We moved our bed upstairs to the loft and got a new (for us) couch that somebody was throwing out! For some reason, the loft has a really low ceiling. (Typical in Korea) You can’t stand all the way up, otherwise you’ll hit your head.  But it is perfect for our bed! Took a little video our us in our apartment: (please excuse the fact that I just got out of the shower!)



I love the every day life of finding quirky little Asian things. I love that we get to walk to school every day past the Hello Kitty Café (which was an AWESOME birthday celebration!)

I love using chopsticks. Today at our training in Seoul, they had forks for us—but I willingly chose chopsticks. Hannie the Asian.

I love that kimchi literally comes with every single meal. Also, sometimes our apartment smells like kimchi and we don’t even eat it there. It is like a permanent smell.

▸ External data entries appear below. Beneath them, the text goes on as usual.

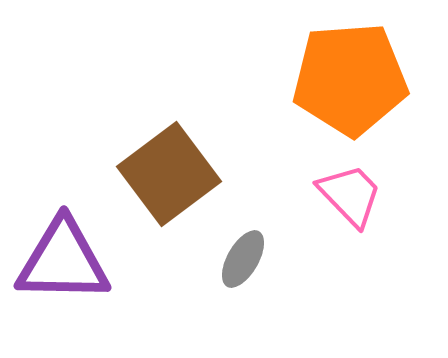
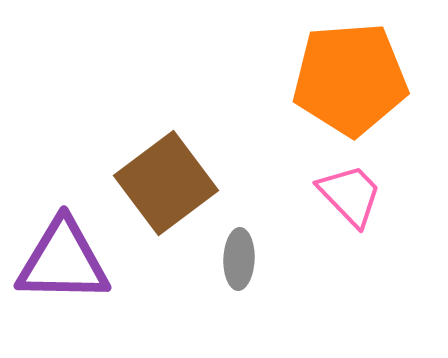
brown square: moved 3 px left, 9 px down
gray ellipse: moved 4 px left; rotated 28 degrees counterclockwise
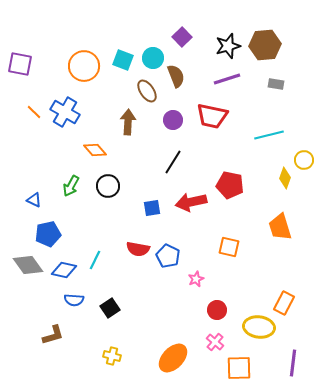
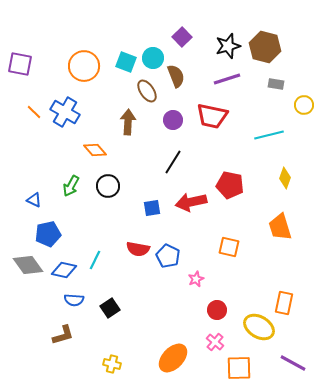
brown hexagon at (265, 45): moved 2 px down; rotated 20 degrees clockwise
cyan square at (123, 60): moved 3 px right, 2 px down
yellow circle at (304, 160): moved 55 px up
orange rectangle at (284, 303): rotated 15 degrees counterclockwise
yellow ellipse at (259, 327): rotated 24 degrees clockwise
brown L-shape at (53, 335): moved 10 px right
yellow cross at (112, 356): moved 8 px down
purple line at (293, 363): rotated 68 degrees counterclockwise
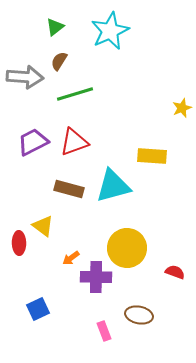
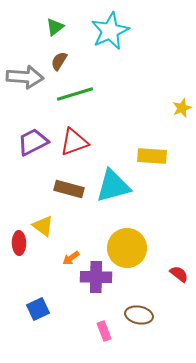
red semicircle: moved 4 px right, 2 px down; rotated 18 degrees clockwise
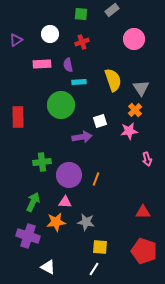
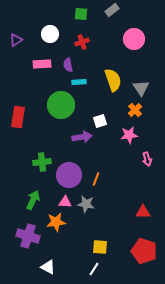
red rectangle: rotated 10 degrees clockwise
pink star: moved 4 px down
green arrow: moved 2 px up
gray star: moved 18 px up
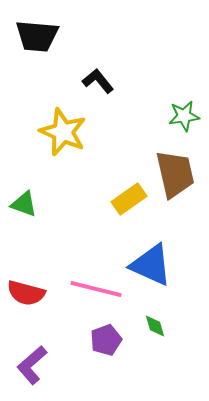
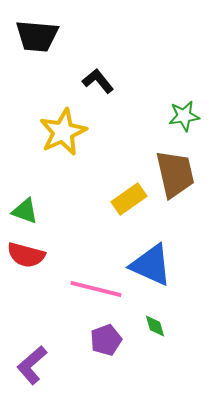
yellow star: rotated 24 degrees clockwise
green triangle: moved 1 px right, 7 px down
red semicircle: moved 38 px up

Again, I love that I can get an ab work out on my morning run and run past the old guys wearing neon track suits in the park.

I love the fish markets in the middle of the city, with fresh fish and fruits and veggies.  I don’t, however, like the silk worms boiling in a hug pot, ready for a tasty little snack. Gross.  BUT, the fried shrimp on a stick, and friend pancake-like-thing on the street has become a regular snack for us.

I’ve gotten used to the “bow” you do when greeting somebody. Why don’t we do that back home?! : )

I love the mountains just within our grasp.

And Asian bowl cuts. I love them so much.

And I love you guys. I really miss you guys. Come visit when you can ; )

2 comments:

  1. i LOVE the video tour. you have such a great space. i think i might put my washing machine in the kitchen. haha. i am so glad asian bowlcut picture made the fridge. i just said to trav, "i LOVE seeing how God has taken care of all of the specific things we prayed over." i am so thrilled for you guys and how God is totally authoring your story. your obedience increases my faith. i love you, lady.

    ReplyDelete
  2. i just believe that God brings good things from the brokenness we experience & the tears when we're far away from home & everything familiar. be encouraged, both of you! i bet you'll be looking back on these days as some of the most valuable times in your marriage. some advise that kate gave me on my last trip - "be where your feet are" - it's easy to say, but true. as the yellow dust of spring pollen is settling on all things in greenwood, i send my continued prayers - be encouraged!